Searching for Certainty

Searching for Certainty

By Chief Joel F. Shults, Ed.D

Recent attention has been paid to the problem of uncertainty in training physicians. A study cited in a publication of the National Institutes of Health shows that uncertainty is one of the major stressors for medical students and practitioners. The foundational principle of “first do no harm” in the practice of medicine is sound counsel unless the fear of doing the wrong thing keeps a physician from doing anything. Training in tolerating uncertainty is now a core component of physician education.

The report quotes “Medicine is the science of uncertainty and the art of probability”, which is true of police work as well. Uncertainty is tolerated in the medical world much more broadly than in law enforcement. Doctors, according to the NIH, are reluctant to admit to patience their uncertainty and tend to over-prescribe diagnostic tests. It is understandable that physicians don’t want to harm their patients, get sued, or lose their license to practice.

The parallels to policing seem clear. Citizens expect their officers to always know what to do and to do it flawlessly with aplomb and diplomacy. The cost of a wrong decision can be life-altering or even deadly for the officer and citizen alike. Officers face internal discipline, loss of peer respect, civil litigation, loss of license, and criminal prosecution for making what is – always in retrospect – the “wrong” decision they had to make in milliseconds.

While the medical community is trying to lower the stress of uncertainty, police training increases stress over uncertainty. Theirs is a zero tolerance for error, no allowance for collateral damage, and an assumption that training and policy cover all matters sufficiently and common sense will answer anything else. This is one reason why the ill-conceived removal of qualified immunity has gained traction in legislation. Maybe we’ve convinced them there is no room for error by our own intolerance of the reality of uncertainty in police work.

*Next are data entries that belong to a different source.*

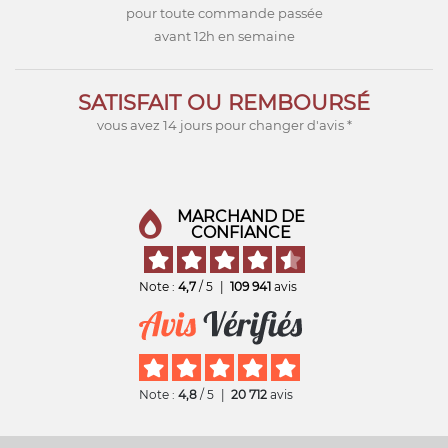
pour toute commande passée
avant 12h en semaine
SATISFAIT OU REMBOURSÉ
vous avez 14 jours pour changer d'avis *
MARCHAND DE
CONFIANCE
Note :
4,7
/ 5
|
109 941
avis
Note :
4,8
/ 5
|
20 712
avis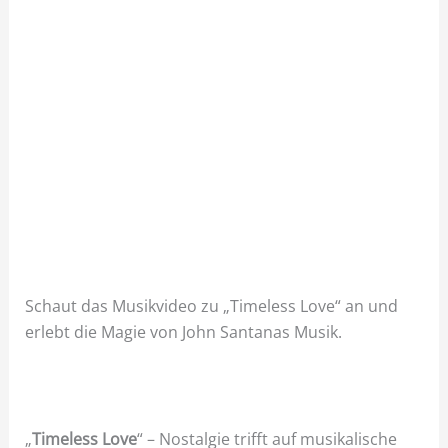
Schaut das Musikvideo zu „Timeless Love“ an und
erlebt die Magie von John Santanas Musik.
„
Timeless Love
“ – Nostalgie trifft auf musikalische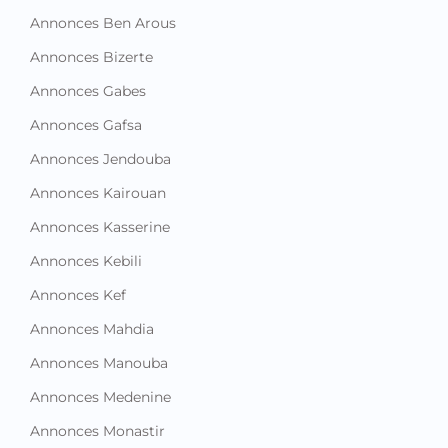
Annonces Ben Arous
Annonces Bizerte
Annonces Gabes
Annonces Gafsa
Annonces Jendouba
Annonces Kairouan
Annonces Kasserine
Annonces Kebili
Annonces Kef
Annonces Mahdia
Annonces Manouba
Annonces Medenine
Annonces Monastir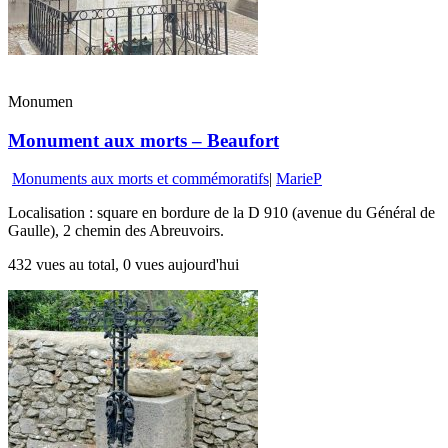
Monumen
Monument aux morts – Beaufort
Monuments aux morts et commémoratifs
|
MarieP
Localisation : square en bordure de la D 910 (avenue du Général de
Gaulle), 2 chemin des Abreuvoirs.
432 vues au total, 0 vues aujourd'hui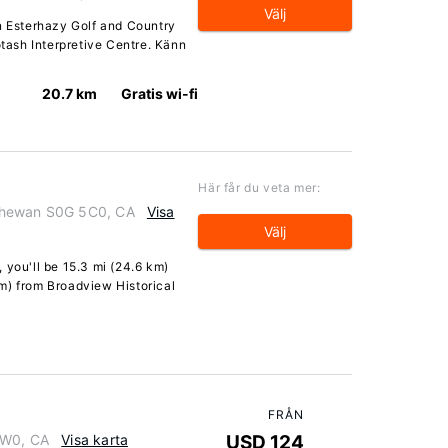
Välj
ån Esterhazy Golf and Country
ash Interpretive Centre. Känn
20.7 km
Gratis wi-fi
Här får du veta mer:
chewan S0G 5C0, CA
Visa
Välj
 you'll be 15.3 mi (24.6 km)
m) from Broadview Historical
FRÅN
1W0, CA
Visa karta
USD 124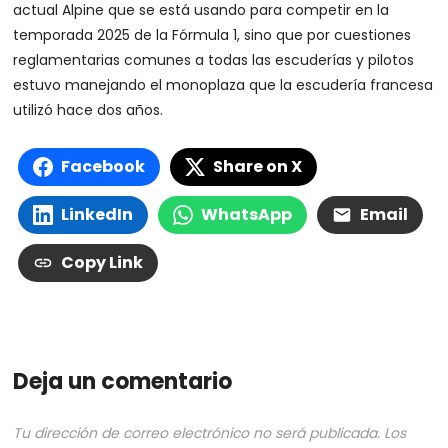
actual Alpine que se está usando para competir en la
temporada 2025 de la Fórmula 1, sino que por cuestiones
reglamentarias comunes a todas las escuderías y pilotos
estuvo manejando el monoplaza que la escudería francesa
utilizó hace dos años.
Facebook
Share on X
LinkedIn
WhatsApp
Email
Copy Link
Deja un comentario
Tu dirección de correo electrónico no será publicada.
Los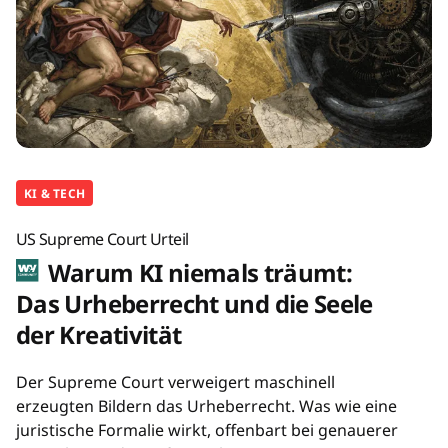
KI & TECH
US Supreme Court Urteil
Warum KI niemals träumt:
Das Urheberrecht und die Seele
der Kreativität
Der Supreme Court verweigert maschinell
erzeugten Bildern das Urheberrecht. Was wie eine
juristische Formalie wirkt, offenbart bei genauerer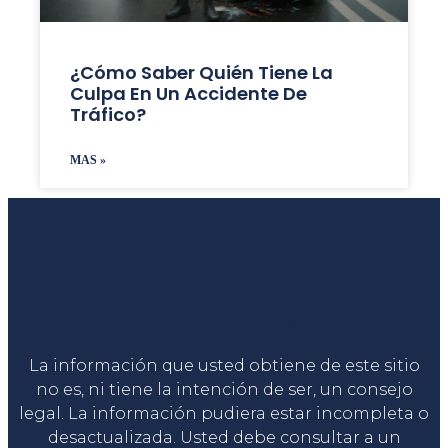
¿Cómo Saber Quién Tiene La
Culpa En Un Accidente De
Tráfico?
MAS »
Liga Legal®
La información que usted obtiene de este sitio
no es, ni tiene la intención de ser, un consejo
legal. La información pudiera estar incompleta o
desactualizada. Usted debe consultar a un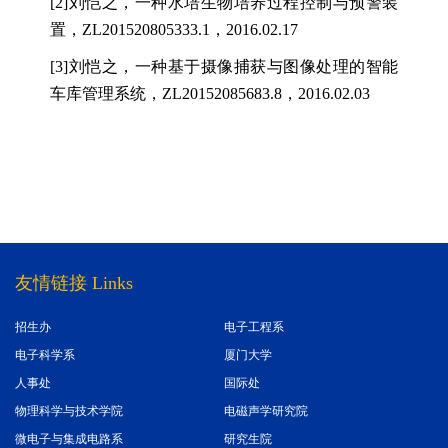
[2]
刘恺之，一种水培生物培养过程控制与预警装
置，
ZL201520805333.1
，
2016.02.17
[3]
刘恺之，一种基于摄像捕获与图像处理的智能
车库管理系统，
ZL20152085683.8
，
2016.02.03
友情链接 Links
招生办
电子工程系
电子科学系
厦门大学
人事处
国际处
物理科学与技术学院
电磁声学研究院
微电子与集成电路系
研究生院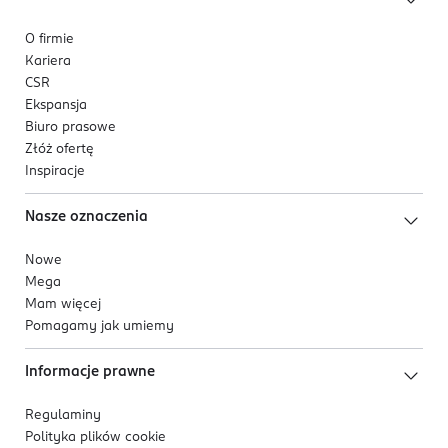
O firmie
Kariera
CSR
Ekspansja
Biuro prasowe
Złóż ofertę
Inspiracje
Nasze oznaczenia
Nowe
Mega
Mam więcej
Pomagamy jak umiemy
Informacje prawne
Regulaminy
Polityka plików
cookie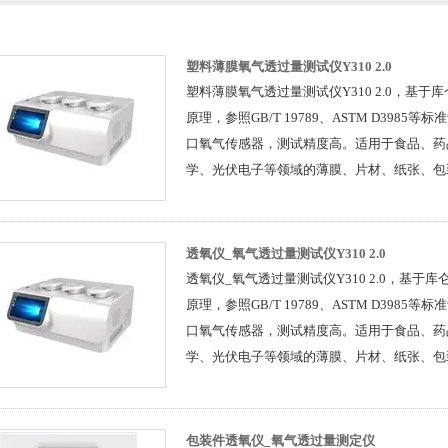
塑料薄膜氧气透过量测试仪Y310 2.0
塑料薄膜氧气透过量测试仪Y310 2.0，基
原理，参照GB/T 19789、ASTM D398
口氧气传感器，测试精度高。适用于食品、药
学、光伏电子等领域的薄膜、片材、纸张、包
过性能测试，为高、中、低氧气阻隔性材料提
透过率检测。
透氧仪_氧气透过量测试仪Y310 2.0
透氧仪_氧气透过量测试仪Y310 2.0，基于
原理，参照GB/T 19789、ASTM D398
口氧气传感器，测试精度高。适用于食品、药
学、光伏电子等领域的薄膜、片材、纸张、包
过性能测试，为高、中、低氧气阻隔性材料提
透过率检测。
包装件透氧仪_氧气透过量测定仪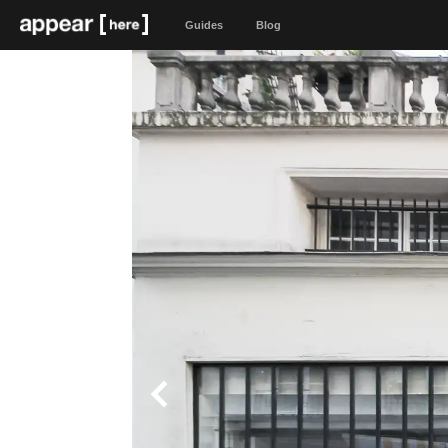
Guides
Blog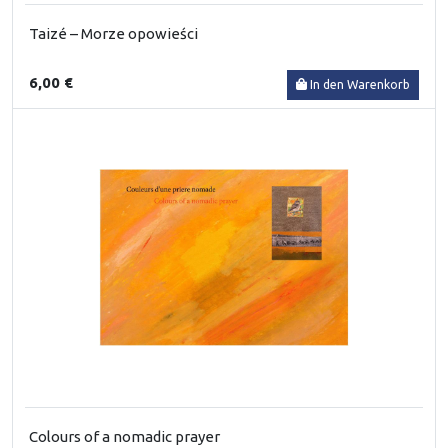
Taizé – Morze opowieści
6,00 €
In den Warenkorb
Colours of a nomadic prayer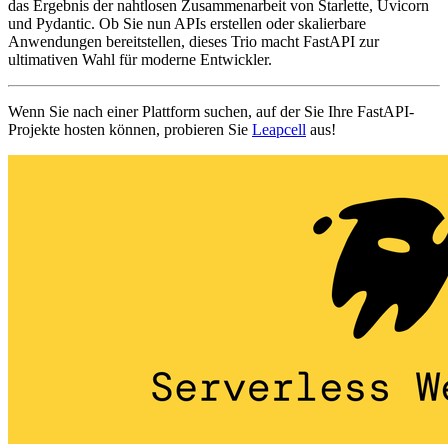
das Ergebnis der nahtlosen Zusammenarbeit von Starlette, Uvicorn
und Pydantic. Ob Sie nun APIs erstellen oder skalierbare
Anwendungen bereitstellen, dieses Trio macht FastAPI zur
ultimativen Wahl für moderne Entwickler.
Wenn Sie nach einer Plattform suchen, auf der Sie Ihre FastAPI-
Projekte hosten können, probieren Sie
Leapcell
aus!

It is said among critics of military training that we are always preparing for the next war based on what happened in the last war. The same could be said of police training in, for example, preparing for school shooters. A scenario is imagined, a response is taught, then practiced. The assumption is that now the officers will know exactly what they will do at the next call. But what if the scenario isn’t what they practiced? What if the bad guys don’t follow the procedure? What if an officer goes down or loses comms, or the staff on duty wasn’t there that training day? Is there any room for critical thinking and creative decision-making, much less the authority to act outside of the rehearsed doctrine?

In medicine, there is data on the effectiveness of treatment and drugs. If a prescription shows an 85% success rate with a small percentage risk of mortality (ala the drug commercials’ recitation of “possible side effects include…”) then the drug gets a green light. The situations confronting police officers have few statistical analyses when it comes to “when this happens, do this in response.” Imagine stacking up a SWAT team about to execute a procedure knowing that the chance of success is 85%. One can imagine the furious headlines.

Such statistics rarely exist because situations are unique and without the controls available with standard scientific research methods. There are also few organizations seeking to quantify such matters. Ethical considerations of trying or withholding certain tactics between test populations generally permit only retrospective studies. For example, the famous Kansas City patrol study gave one area doubled patrol presence and one area no routine patrol. Interesting outcome, but ethically questionable. Similarly, the Minneapolis domestic violence study assigned officers a disposition on family disturbance calls, requiring either arrest, counseling, or verbal warning. Hardly equitable to victims.

The bottom line is that the profession needs to recognize the reality of uncertainty and be allowed (within parameters, of course) the authority to think and respond to the best of their ability. Training must include such decision-making in scenarios. Qualified immunity must be preserved because one thing is certain – nothing is.